Beyond Coherence: What AI Misses About Real Intelligence

Beyond Coherence: What AI Misses About Real Intelligence

(Leadership Post-AI Series)

Let’s begin with a confession: this piece starts with a reference that almost no one outside a very specific Venn diagram,  Uruguayans and theoretical economists, will get. 🙂

I’m talking about Ramón Díaz, a legendary economist from a small and demographically stagnant country tucked between two South American continental egos (Argentina and Brazil), Uruguay.

He wrote with such mathematical precision that his editorials could make Euclid, the Greek father of Geometry, jealous.

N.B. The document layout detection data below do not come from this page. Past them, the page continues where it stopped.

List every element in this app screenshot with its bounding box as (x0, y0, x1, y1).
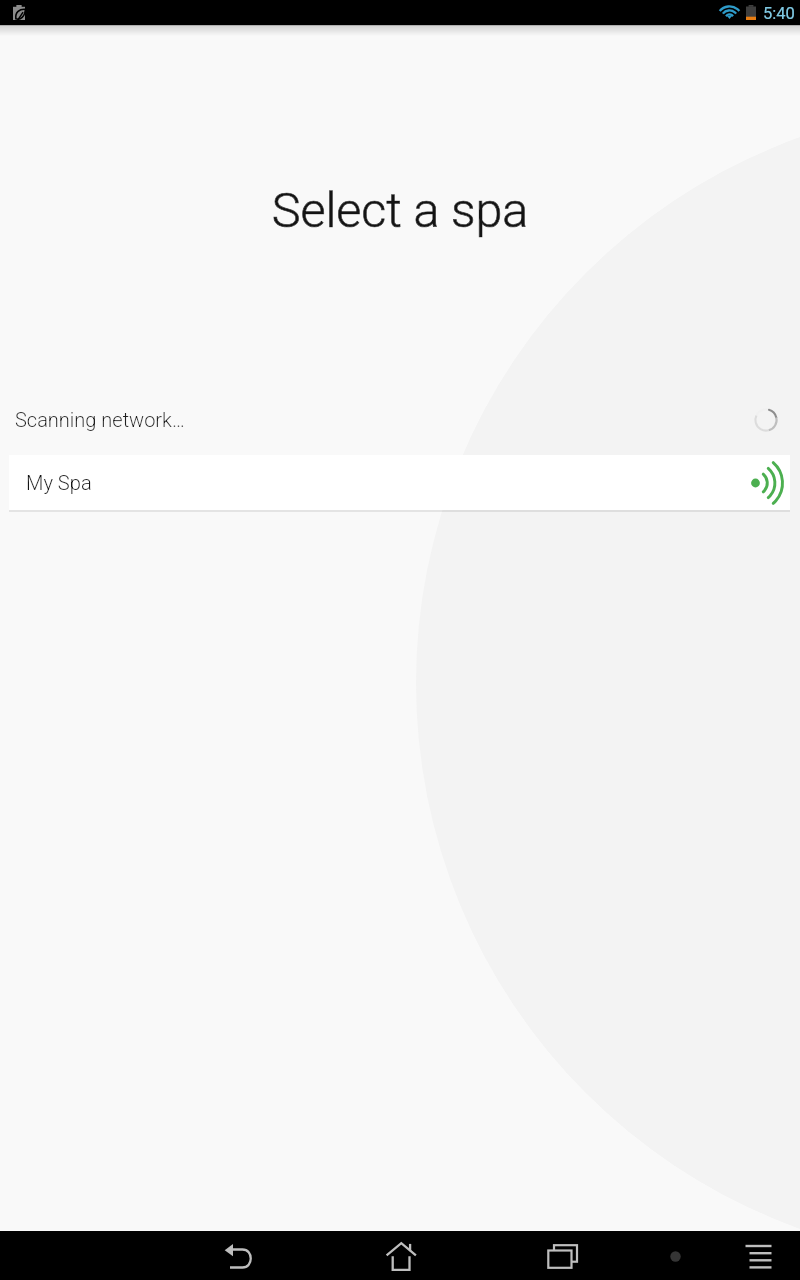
button[interactable]: My Spa (9, 455, 790, 510)
staticText: Scanning network… (15, 408, 185, 431)
button[interactable]: Menu (722, 1231, 794, 1280)
button[interactable]: Back (202, 1231, 274, 1280)
other: Signal strength (751, 462, 785, 504)
other: Wi-Fi (719, 4, 740, 19)
other: Battery (746, 5, 756, 20)
staticText: 5:40 (763, 4, 795, 23)
button[interactable]: Home (364, 1231, 436, 1280)
staticText: Select a spa (0, 182, 800, 239)
other: Battery saver on (13, 5, 25, 20)
staticText: My Spa (26, 471, 92, 495)
button[interactable]: Recent apps (526, 1231, 598, 1280)
button[interactable]: Google Assistant (639, 1231, 711, 1280)
staticText: Select a spa (0, 182, 800, 239)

But when he spoke it was pure Brownian motion: digressions, loops, ideas colliding mid-air, like the famous erratic "jiggling" of pollen noted by the botanist Robert Brown.  Reading Mr Diaz felt like listening to Bach, consistent and articulate; hearing him was like being caught in a jazz rehearsal, chaotic and messy.

Within this contrast between clarity and confusion, falls AI’s biggest delusion.


The Fraud of Clarity: coherence is not intelligence.

AI doesn’t ‘do’ mess. Going back to our hero Mr. Diaz, it’s like his writing, not his conversation. It gives us answers that sound right, polished and proud, but without the bruises of thought. It’s a know-it-all student who’s never had a crisis.

We call that intelligence. But it isn’t. It’s coherence, logic inside a  box. Real life, however, is contradictory, noisy and messy. Our human brain evolved to surf real life in all its meaning, not to ignore or erase it.

We fool ourselves and fall under the illusion that things can be perfectly clear and coherent. They are not. Uncertainty isn’t a bug to fix

Díaz’s entangled brilliance reminds us of what machines still can’t fake: the eloquence of confusion. Sometimes the smartest thing a human can say is, “I'm totally and utterly confused, I don’t know”  Isn't that liberating?

 

Shattering the Glass Skirt of Logic

AI operates inside what I like to call the glass skirt of logic (not the iron if I may),  a closed labyrinth where every answer follows on from each other in an infinite loop of mirrors. 

Enters Gödel with his Theorem on Incompleteness and his suggestion that human intuition and mind infinitely surpass the power of any finite machine. Is it possible to apply Godel's Incompleteness Theorems and shatter that (mirror) illusion: any system complex enough to describe reality will always contain truths it can’t prove. 

Logic is the infinite jest of the self-righteous. We live in the gaps of logic, we are, by design, the glitch in the matrix. That’s not a weakness. That’s awareness


Reason to Believe: Why Silicon Can’t Stumble

Here’s where physics joins the conversation.

AI lives in silicon, a crystalline solid. Its atoms are locked in perfect geometric cages. Electrons move predictably; “noise” is filtered out, because unpredictability breaks circuits. Silicon doesn’t like to wiggle, it likes obedience. . 

Silicon does not have feelings but their chemistry is poised to recreate Mary Shelley's Frankenstein: You are my creator, but I'm your master, obey.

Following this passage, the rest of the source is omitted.